Climb or taxi to the Hermitage, way up Mount Subasio, where he retreated with his Franciscan brothers to pray. Where once, I stood all by myself and the light shifted, turning the dark, dense trees the same blue-green in Giotto’s frescoes.
You can walk down to Santa Maria degli Angeli, where the exquisite Portiuncula is preserved, inside the town’s uninspired cathedral. From here, San Francesco looked up at Asissi as he died.
Alas, you can find him in dozens of gift shops throughout his hometown.

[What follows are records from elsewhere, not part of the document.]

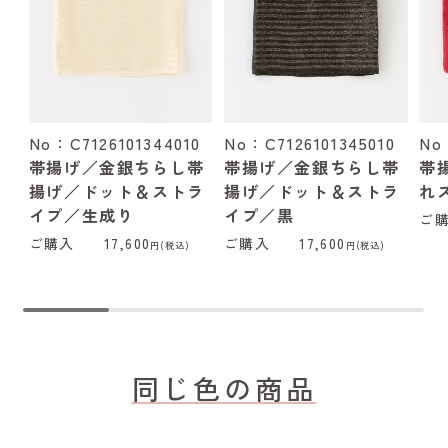
No：C7126101344010
No：C7126101345010
No
帯揚げ／金銀ちらし帯
帯揚げ／金銀ちらし帯
帯
揚げ／ドット＆ストラ
揚げ／ドット＆ストラ
れ
イプ／生成り
イプ／黒
ご
ご購入
17,600
ご購入
17,600
円(税込)
円(税込)
同じ色の商品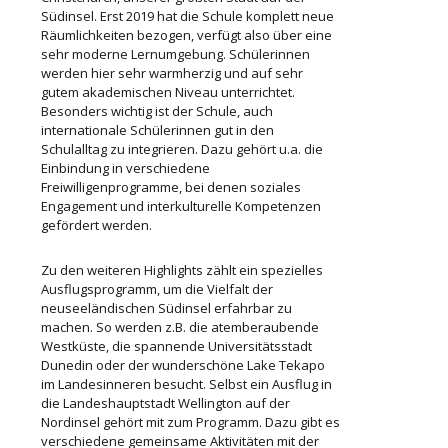
Südinsel. Erst 2019 hat die Schule komplett neue
Räumlichkeiten bezogen, verfügt also über eine
sehr moderne Lernumgebung. Schülerinnen
werden hier sehr warmherzig und auf sehr
gutem akademischen Niveau unterrichtet.
Besonders wichtig ist der Schule, auch
internationale Schülerinnen gut in den
Schulalltag zu integrieren. Dazu gehört u.a. die
Einbindung in verschiedene
Freiwilligenprogramme, bei denen soziales
Engagement und interkulturelle Kompetenzen
gefördert werden.
Zu den weiteren Highlights zählt ein spezielles
Ausflugsprogramm, um die Vielfalt der
neuseeländischen Südinsel erfahrbar zu
machen. So werden z.B. die atemberaubende
Westküste, die spannende Universitätsstadt
Dunedin oder der wunderschöne Lake Tekapo
im Landesinneren besucht. Selbst ein Ausflug in
die Landeshauptstadt Wellington auf der
Nordinsel gehört mit zum Programm. Dazu gibt es
verschiedene gemeinsame Aktivitäten mit der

The commercialization of San Francesco’s life never fails to make me sad—all the more this year because I reread Salvation before I came. I’m not religious but I respect a true believer—and nobody could deny that, however crazy San Francesco might seem to us today, he believed in Christ and dedicated his life to serving Him. It was all he wanted to do.
How he’d hate the way his city and his church have used him.
But I’m guessing he’d think Valerie Martin, also not religious, saw what he wanted the world to see. Like Giotto, whose scenes of the saint’s life are so compelling that, looking at one, you feel as if you’ve entered it, Martin created his world with words that bring him so fully to life that, reading, we see the world through his eyes.
#artworkshopintl
# assisi
Sounds really good. I find St. Francis so compelling.
Beautiful, Barb! I am getting a copy of Martin's book (I missed it somehow). I rarely ever cry in public, but I broke down and cried when I saw the Portiuncula. It is a moving place--not unlike the Aedicule inside the Church of the Holy Sepulcher in Jerusalem. I wish I was there with you!!!